Anna blieb in einer Wolke heißer Abgase zwischen den Tanksäulen zurück, das Pornoheft in der einen Hand und hinter sich den Rucksack, der wie ein überfahrener Hund dort lag, wo ihn Florian hingeworfen hatte.
Der kleine Wagen schlingerte zurück auf die Straße. Beinahe hätte uns der Laster auf der Gegenfahrbahn gerammt.
»Bleib stehen, Florian, was soll das?«
Ich krallte mich in den Rücksitz und wünschte mir, ich könnte mich anschnallen. Fünf Minuten lang redete ich auf Florian ein, der hinter dem Lenkrad saß wie ein Geisterfahrer, die Hände in das runde Plastik gekrallt.
»Ich weiß«, murmelte er, doch seine Worte wirken nach innen gekehrt und nicht für mich bestimmt. »Es war falsch.«
Wieso gerade in der nächsten Ortschaft ein Quick-Schnellrestaurant mit Drive-in war, wusste der Himmel. Florian steuerte zielstrebig darauf zu und bestellte sich am Autoschalter zwei blasse Croques, die nicht mehr waren als gehaltlose Scheiben Toast mit Kunstkäse und Schinken dazwischen, dazu eine fettige Portion Pommes und noch einen großen Burger, dessen Haferflocken auf den Brötchenhälften ein mehr als fadenscheiniges Alibi waren.
Auf diesen Rückfall war ich nicht vorbereitet.
Er parkte das Auto in der entlegensten Ecke des Parkplatzes im Schatten einer Platane und fraß, als habe er zwei Tage lang nichts gegessen. Mich überraschte die Selbstverständlichkeit, mit der er zwischen den Bissen die Flasche Pastis, die wir vorgestern in der Nähe von Avignon gekauft hatten, an den Hals setzte und, gluckgluckgluck, zwei Fingerbreit leerte.

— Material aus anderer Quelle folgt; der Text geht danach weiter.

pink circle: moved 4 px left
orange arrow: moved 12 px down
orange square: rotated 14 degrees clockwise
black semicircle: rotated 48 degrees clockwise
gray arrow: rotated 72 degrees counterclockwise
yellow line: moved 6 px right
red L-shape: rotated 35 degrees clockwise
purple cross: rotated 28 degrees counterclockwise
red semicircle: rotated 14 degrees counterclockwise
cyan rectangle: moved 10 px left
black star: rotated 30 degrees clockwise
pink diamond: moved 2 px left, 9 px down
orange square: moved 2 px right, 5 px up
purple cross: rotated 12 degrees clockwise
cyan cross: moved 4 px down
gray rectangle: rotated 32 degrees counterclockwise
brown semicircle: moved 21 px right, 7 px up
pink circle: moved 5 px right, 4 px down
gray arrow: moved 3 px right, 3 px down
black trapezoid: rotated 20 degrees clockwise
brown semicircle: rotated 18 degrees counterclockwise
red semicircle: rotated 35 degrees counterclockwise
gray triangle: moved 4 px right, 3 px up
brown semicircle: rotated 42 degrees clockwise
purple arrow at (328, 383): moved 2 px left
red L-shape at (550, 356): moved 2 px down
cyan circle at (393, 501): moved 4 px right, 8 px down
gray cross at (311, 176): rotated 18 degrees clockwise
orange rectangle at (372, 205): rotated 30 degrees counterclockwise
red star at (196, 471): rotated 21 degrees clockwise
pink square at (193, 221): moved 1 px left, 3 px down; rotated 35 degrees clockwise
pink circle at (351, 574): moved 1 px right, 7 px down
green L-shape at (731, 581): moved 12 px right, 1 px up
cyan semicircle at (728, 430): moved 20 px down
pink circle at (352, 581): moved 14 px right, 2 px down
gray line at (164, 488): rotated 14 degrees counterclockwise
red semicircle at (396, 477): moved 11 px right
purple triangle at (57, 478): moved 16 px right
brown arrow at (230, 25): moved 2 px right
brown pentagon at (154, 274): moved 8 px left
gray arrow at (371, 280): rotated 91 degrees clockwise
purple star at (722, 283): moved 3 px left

»Was ist los, Florian? Wir machen uns Sorgen.«
Kauen, Schlucken, Schlingen.
»Sie gehört zu denen, oder? Es war kein Zufall, sie wollte mich bloßstellen, weil sie meine Schwachstelle kennt. Sie ist Teil des industriellen Komplexes und keine Auserwählte.«
»Schwachstelle? Wovon redest du?«
»Es war wie damals«, sagte Florian. Um seinen Mund hatte sich ein fettiger Ring gebildet. Über sein Kinn lief Ketchup. »Als mich mit 13 meine Großmutter erwischt hat.«
»Jetzt sag nicht, deine Großmutter hat deine Pornos gefunden.«
»Wenn es nur das wäre«, sagte er schmatzend und starrte in die vertrocknete Grünanlage jenseits des Parkplatzes. »Sie hat mich mit einer Kerze erwischt.«
»Hattest du keine Taschenlampe?«
Sein Gesicht verschwand hinter seinen fettigen Händen.

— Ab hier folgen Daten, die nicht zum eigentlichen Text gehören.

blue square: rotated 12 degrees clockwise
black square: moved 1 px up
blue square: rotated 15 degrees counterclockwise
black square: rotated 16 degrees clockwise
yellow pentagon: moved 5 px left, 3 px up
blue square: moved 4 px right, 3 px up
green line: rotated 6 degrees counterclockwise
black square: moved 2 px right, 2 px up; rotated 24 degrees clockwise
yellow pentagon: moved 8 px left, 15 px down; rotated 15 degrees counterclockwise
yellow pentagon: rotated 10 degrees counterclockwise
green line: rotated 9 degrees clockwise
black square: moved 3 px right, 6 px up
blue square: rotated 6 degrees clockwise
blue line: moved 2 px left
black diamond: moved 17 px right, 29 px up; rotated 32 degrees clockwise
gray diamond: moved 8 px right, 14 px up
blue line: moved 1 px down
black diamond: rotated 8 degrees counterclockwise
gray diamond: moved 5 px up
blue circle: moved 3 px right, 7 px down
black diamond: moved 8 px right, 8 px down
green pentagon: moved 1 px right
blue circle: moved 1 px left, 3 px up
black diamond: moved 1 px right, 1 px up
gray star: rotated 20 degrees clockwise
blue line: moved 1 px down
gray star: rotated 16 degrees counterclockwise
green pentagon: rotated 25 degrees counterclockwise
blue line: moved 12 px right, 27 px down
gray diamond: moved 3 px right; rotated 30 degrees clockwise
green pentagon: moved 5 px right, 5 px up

Seine Großmutter hatte ihn daraufhin unter die eiskalte Dusche gestellt, bis er blau angelaufen war. Danach wurde Florian von ihr mit allem, was die Küche hergab, gemästet. Kuchen. Käse. Brot. Bratkartoffeln. Sie musste dieses Ritual mit der Zeit noch mehrfach durchgeführt haben, manchmal, weil ihr seine Tittenmagazine namens Schlüsselloch und Sexy, die ihm angeblich ein Freund ausgeliehen hatte, in die Hände gefallen waren, und manchmal, weil sie ihn wieder mit einem phallischen Gegenstand im Hintern und dem Steifen in der Hand auf dem Dachboden entdeckt hatte.
»Ich mag das Gefühl, okay? Aber ich steh nicht auf Männer, ich bin nicht schwul.«
Vielleicht hatte er Recht, vielleicht wollte er es sich auch nur nicht eingestehen.
Irgendwann bekam Florian allein bei dem Gedanken an nackte Haut und Kerzen schon Hunger. Ich fragte mich, ob sein Psychologe ihm diesen Zusammenhang eingetrichtert hatte.
»Und weil Anna jetzt deine Pornos entdeckt hat, bist du durchgedreht?«
Florian starrte aus dem Fenster, als habe er eine Idee gehabt. Aus einem leichten Auf und Ab seines Kopfes wurde ein heftiges Nicken.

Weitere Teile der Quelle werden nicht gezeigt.